For now, just fill **VOTES**, **RUNTIME** and **RATING** with 0. Later on we will impute them w.r.t to **DIRECTOR** and **CAST** mean values

In [None]:
# [FOR 'VOTES'] Remove ',' and NAN
data['VOTES'] = data['VOTES'].str.replace(',', '', regex=True)
data['VOTES'].fillna('0.0', inplace=True)
data['VOTES'] = data['VOTES'].astype(float)

# [FOR 'RUNTIME'] fill missing values
data['RUNTIME'].fillna(0.0, inplace=True)

# [FOR 'RATING'] fill missing values
data['RATING'].fillna(0.0, inplace=True)

Find mean of movies RUNTIME, RATING and VOTES w.r.t each **DIRECTOR**

In [None]:
# Group by 'Director' and calculate the mean
df_director_mean = data[['DIRECTOR', 'RUNTIME', 'RATING', 'VOTES']].groupby('DIRECTOR').mean().reset_index()
df_director_mean.head(2)

Find mean of movies RUNTIME, RATING and VOTES w.r.t each **CAST**

In [None]:
# Create a dataframe to store absolute values w.r.t to casts of each movies
movie_casts = []
for index, row in data.iterrows():
    cast_list = row['CAST'].split(',')
    for cast_member in cast_list:
        movie_casts.append({
            'CAST': cast_member, 
            'RUNTIME': row['RUNTIME'], 
            'RATING': row['RATING'], 
            'VOTES': row['VOTES']
        })

df_cast_wise_insigts = pd.DataFrame(movie_casts)

# Group by 'CAST' and calculate the mean
df_cast_mean = df_cast_wise_insigts.groupby('CAST').mean().reset_index()
df_cast_mean.head(2)

Find mean of movies RUNTIME, RATING and VOTES w.r.t each **GENRE**

In [None]:
# Create a dataframe to store absolute values w.r.t to genre of each movies
movie_genre = []
for index, row in data.iterrows():
    genre_list = row['GENRE'].split(',')
    for genre in genre_list:
        movie_genre.append({
            'GENRE': genre, 
            'RUNTIME': row['RUNTIME'], 
            'RATING': row['RATING'], 
            'VOTES': row['VOTES']
        })
df_genre_wise_insigts = pd.DataFrame(movie_genre)

# Group by 'CAST' and calculate the mean
df_genre_mean = df_genre_wise_insigts.groupby('GENRE').mean().reset_index()
df_genre_mean.head(2)

**Impute RATING values where 0.0:**

*Movie rating highly depends of its genre.
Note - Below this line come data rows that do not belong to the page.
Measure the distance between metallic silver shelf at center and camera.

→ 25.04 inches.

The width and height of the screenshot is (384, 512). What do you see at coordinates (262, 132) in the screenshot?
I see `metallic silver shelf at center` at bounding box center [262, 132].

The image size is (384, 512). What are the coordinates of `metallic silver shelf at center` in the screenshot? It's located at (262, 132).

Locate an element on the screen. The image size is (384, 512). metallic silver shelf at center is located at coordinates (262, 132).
Cast and Directors can be equally dependent. Calculating rating with respect to the defined weightage.*

In [None]:
# Extract row where 'RATING' is equal to 0.0 to impute them
rows_to_update = data[data['RATING'] == 0.0]
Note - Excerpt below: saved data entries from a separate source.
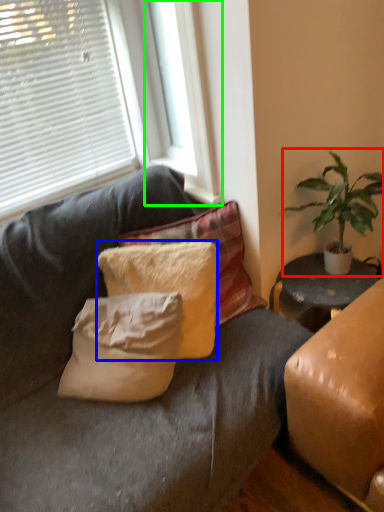 Question: Which is farther away from houseplant (highlighted by a red box)? pillow (highlighted by a blue box) or window frame (highlighted by a green box)?

Choices:
 (A) pillow
 (B) window frame

Answer: (A) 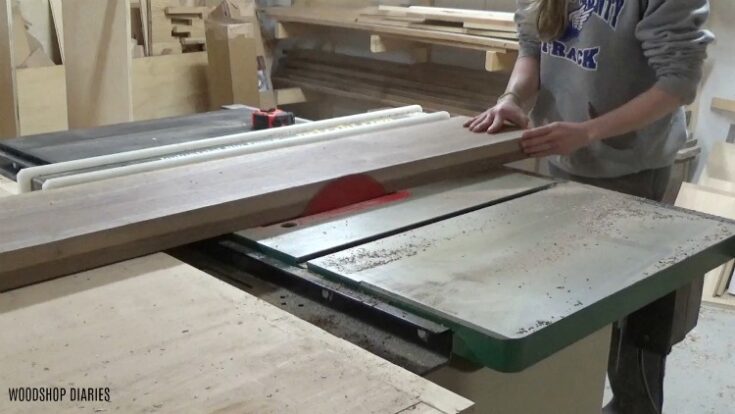 Where is `floor`? This screenshot has height=414, width=735. floor is located at coordinates (700, 381). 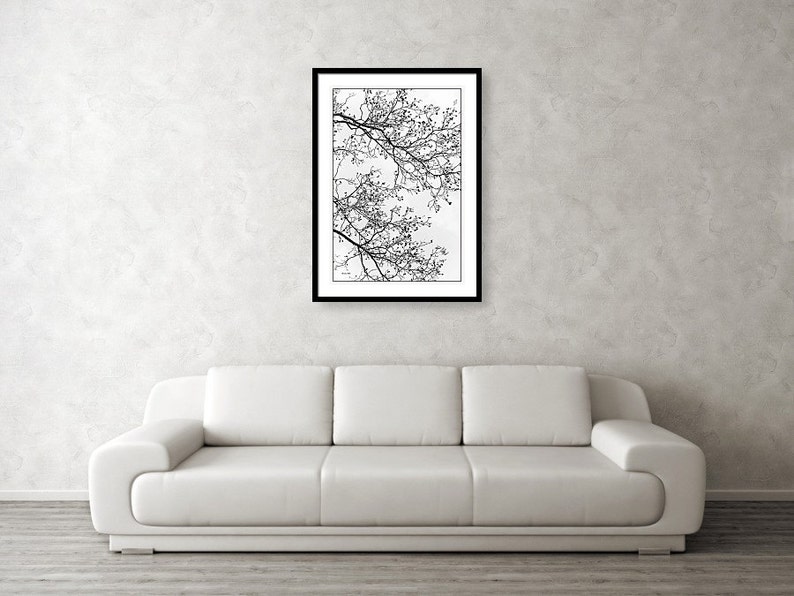 Locate an element on the screen. Image resolution: width=794 pixels, height=596 pixels. tree branches in picture is located at coordinates (406, 156), (376, 242).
for _, row in rows_to_update.iterrows():
    # Initialize values
    director_rating = df_director_mean[df_director_mean['DIRECTOR'] == row['DIRECTOR']].iloc[0]['RATING']
    genre_rating_mean = 0
    cast_rating_mean = 0
    
    # Iterate genre and cast lookup table to extract values
    genre_list = [element.strip() for element in row['GENRE'].split(',')]
    cast_list = [element.strip() for element in row['CAST'].split(',')]
    
    for genre in genre_list:
        genre_rating_mean += df_genre_mean[df_genre_mean['GENRE'] == genre].iloc[0]['RATING']
    for cast in cast_list:
        cast_rating_mean += df_cast_mean[df_cast_mean['CAST'] == cast].iloc[0]['RATING']
    
    # Take mean w.r.t their count
    genre_rating_mean = (genre_rating_mean / len(genre_list)).round(1)
    cast_rating_mean = (cast_rating_mean / len(cast_list)).round(1)
    
    # Update movie 'RATING' attribute value
    rows_to_update['RATING'] = cal_movie_rating(genre_rating_mean, director_rating, cast_rating_mean)
    data.update(rows_to_update)

**Impute VOTES values where 0.0:**

*Movie votes highly depends of its genre and cast. Directors has low dependency. Calculating votes with respect to the defined weightage.*

In [None]:
# Extract row where 'VOTES' is equal to 0.0 to impute them
rows_to_update = data[data['VOTES'] == 0.0]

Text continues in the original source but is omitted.